*Your goal*. Print only the lines from the one with "Tovar, a que" through the end of the data, exactly, and please omit pictures.

----- Entries provided -----

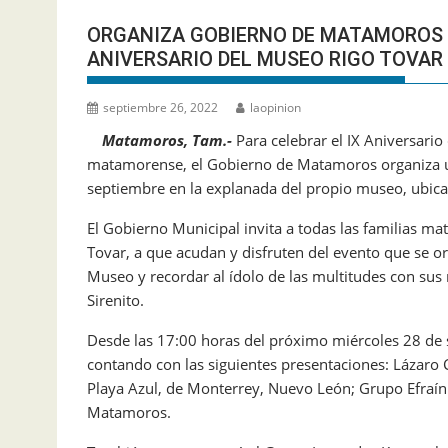
ORGANIZA GOBIERNO DE MATAMOROS B
ANIVERSARIO DEL MUSEO RIGO TOVAR
septiembre 26, 2022
laopinion
Matamoros, Tam.-
Para celebrar el IX Aniversari
matamorense, el Gobierno de Matamoros organiza un
septiembre en la explanada del propio museo, ubica
El Gobierno Municipal invita a todas las familias m
Tovar, a que acudan y disfruten del evento que se o
Museo y recordar al ídolo de las multitudes con su
Sirenito.
Desde las 17:00 horas del próximo miércoles 28 de
contando con las siguientes presentaciones: Lázaro
Playa Azul, de Monterrey, Nuevo León; Grupo Efraí
Matamoros.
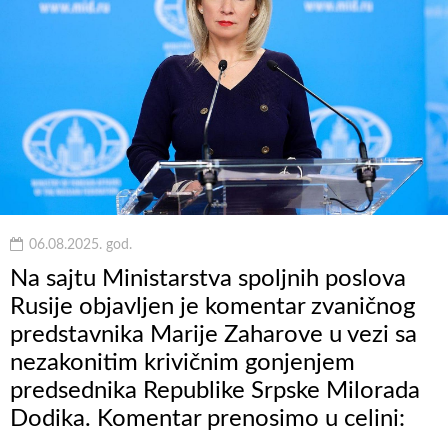
06.08.2025. god.
Na sajtu Ministarstva spoljnih poslova
Rusije objavljen je komentar zvaničnog
predstavnika Marije Zaharove u vezi sa
nezakonitim krivičnim gonjenjem
predsednika Republike Srpske Milorada
Dodika. Komentar prenosimo u celini:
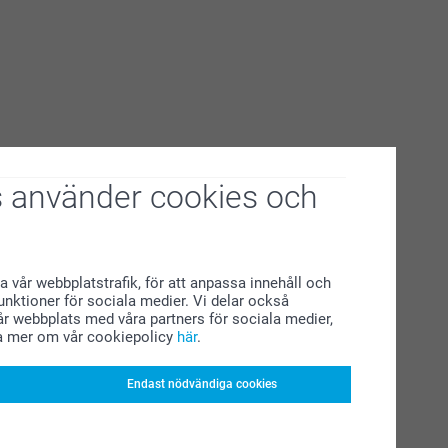
 använder cookies och
a vår webbplatstrafik, för att anpassa innehåll och
funktioner för sociala medier. Vi delar också
r webbplats med våra partners för sociala medier,
a mer om vår cookiepolicy
här
.
Endast nödvändiga cookies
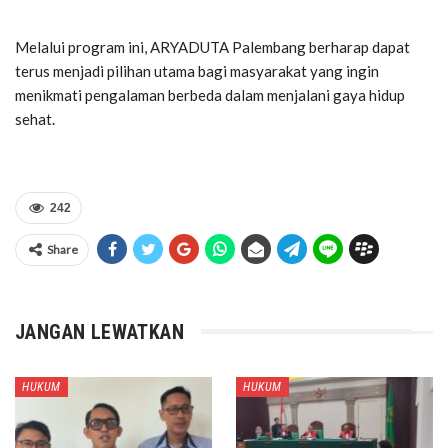
Melalui program ini, ARYADUTA Palembang berharap dapat
terus menjadi pilihan utama bagi masyarakat yang ingin
menikmati pengalaman berbeda dalam menjalani gaya hidup
sehat.
242
Share
JANGAN LEWATKAN
HUKUM
HUKUM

-----

*Output*.
Tovar, a que acudan y disfruten del evento que se o
Museo y recordar al ídolo de las multitudes con su
Sirenito.
Desde las 17:00 horas del próximo miércoles 28 de
contando con las siguientes presentaciones: Lázaro
Playa Azul, de Monterrey, Nuevo León; Grupo Efraí
Matamoros.
06.08.2025. god.
Na sajtu Ministarstva spoljnih poslova
Rusije objavljen je komentar zvaničnog
predstavnika Marije Zaharove u vezi sa
nezakonitim krivičnim gonjenjem
predsednika Republike Srpske Milorada
Dodika. Komentar prenosimo u celini:
 använder cookies och
a vår webbplatstrafik, för att anpassa innehåll och
funktioner för sociala medier. Vi delar också
r webbplats med våra partners för sociala medier,
a mer om vår cookiepolicy
här
.
Endast nödvändiga cookies
Melalui program ini, ARYADUTA Palembang berharap dapat
terus menjadi pilihan utama bagi masyarakat yang ingin
menikmati pengalaman berbeda dalam menjalani gaya hidup
sehat.
242
Share
JANGAN LEWATKAN
HUKUM
HUKUM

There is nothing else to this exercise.